Below are the records; pull every line that includes "China".

........

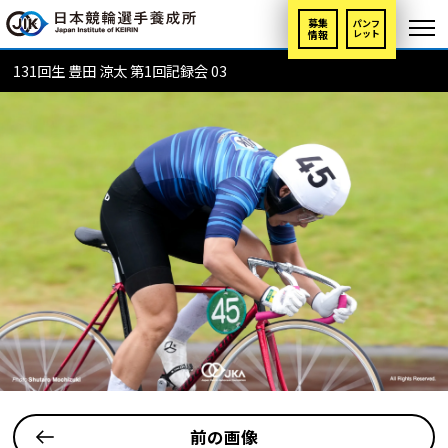
募集
パンフ
情報
レット
131回生 豊田 涼太 第1回記録会 03
前の画像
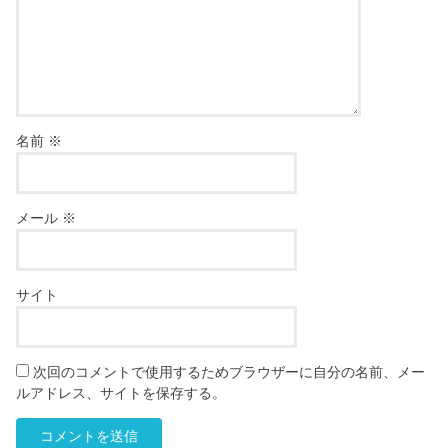
名前
※
メール
※
サイト
次回のコメントで使用するためブラウザーに自分の名前、メー
ルアドレス、サイトを保存する。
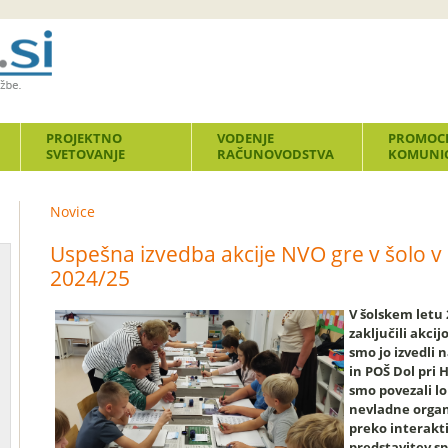
PROJEKTNO
VODENJE
PROMOCI
SVETOVANJE
RAČUNOVODSTVA
KOMUNIC
Novice
Uspešna izvedba akcije NVO gre v šolo v
2024/25
V šolskem letu
zaključili akcij
smo jo izvedli 
in
POŠ Dol pri 
smo povezali l
nevladne organi
preko interakti
predstavitev s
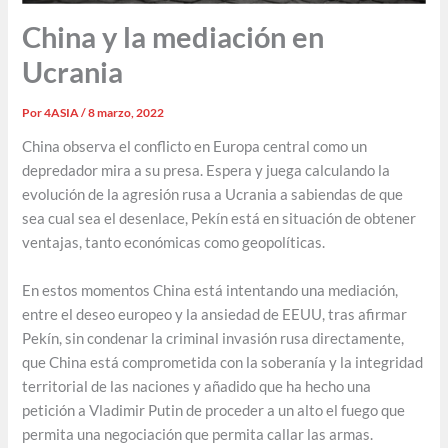
China y la mediación en
Ucrania
Por
4ASIA
/
8 marzo, 2022
China observa el conflicto en Europa central como un
depredador mira a su presa. Espera y juega calculando la
evolución de la agresión rusa a Ucrania a sabiendas de que
sea cual sea el desenlace, Pekín está en situación de obtener
ventajas, tanto económicas como geopolíticas.
En estos momentos China está intentando una mediación,
entre el deseo europeo y la ansiedad de EEUU, tras afirmar
Pekín, sin condenar la criminal invasión rusa directamente,
que China está comprometida con la soberanía y la integridad
territorial de las naciones y añadido que ha hecho una
petición a Vladimir Putin de proceder a un alto el fuego que
permita una negociación que permita callar las armas.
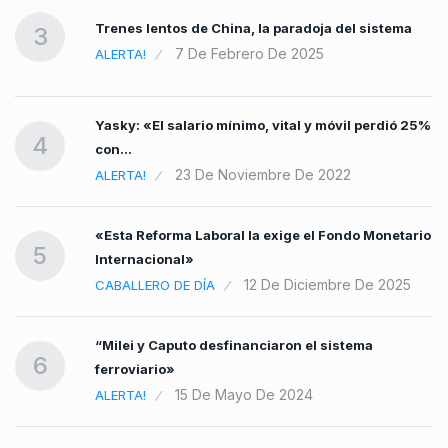
Trenes lentos de China, la paradoja del sistema
3
7 De Febrero De 2025
ALERTA!
Yasky: «El salario mínimo, vital y móvil perdió 25%
4
con…
23 De Noviembre De 2022
ALERTA!
«Esta Reforma Laboral la exige el Fondo Monetario
5
Internacional»
12 De Diciembre De 2025
CABALLERO DE DÍA
“Milei y Caputo desfinanciaron el sistema
6
ferroviario»
15 De Mayo De 2024
ALERTA!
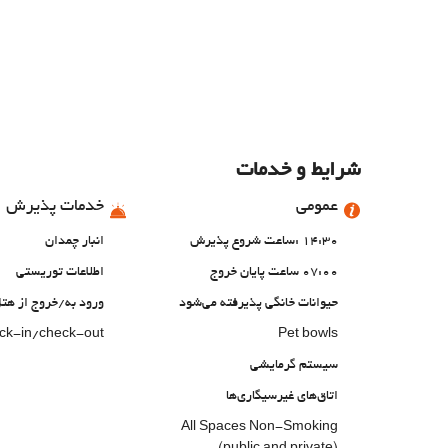
شرایط و خدمات
عمومی
خدمات پذیرش
14:30 :ساعت شروع پذیرش
انبار چمدان
07:00 ساعت پایان خروج
اطلاعات توریستی
حیوانات خانگی پذیرفته می‌شود
ورود به/خروج از ه
eck-in/check-out
Pet bowls
سیستم گرمایشی
اتاق‌های غیرسیگاری‌ها
All Spaces Non-Smoking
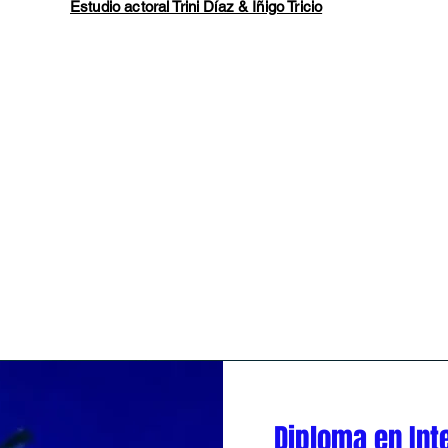
Estudio actoral Trini Díaz & Íñigo Tricio
pasión en un oficio respaldado por la técnica, la práctica co
Diploma en Int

........

◆ SOLUTION FOR THIS EXERCISE ◆
China y la mediación en
China observa el conflicto en Europa central como un
En estos momentos China está intentando una mediación,
que China está comprometida con la soberanía y la integridad
Trenes lentos de China, la paradoja del sistema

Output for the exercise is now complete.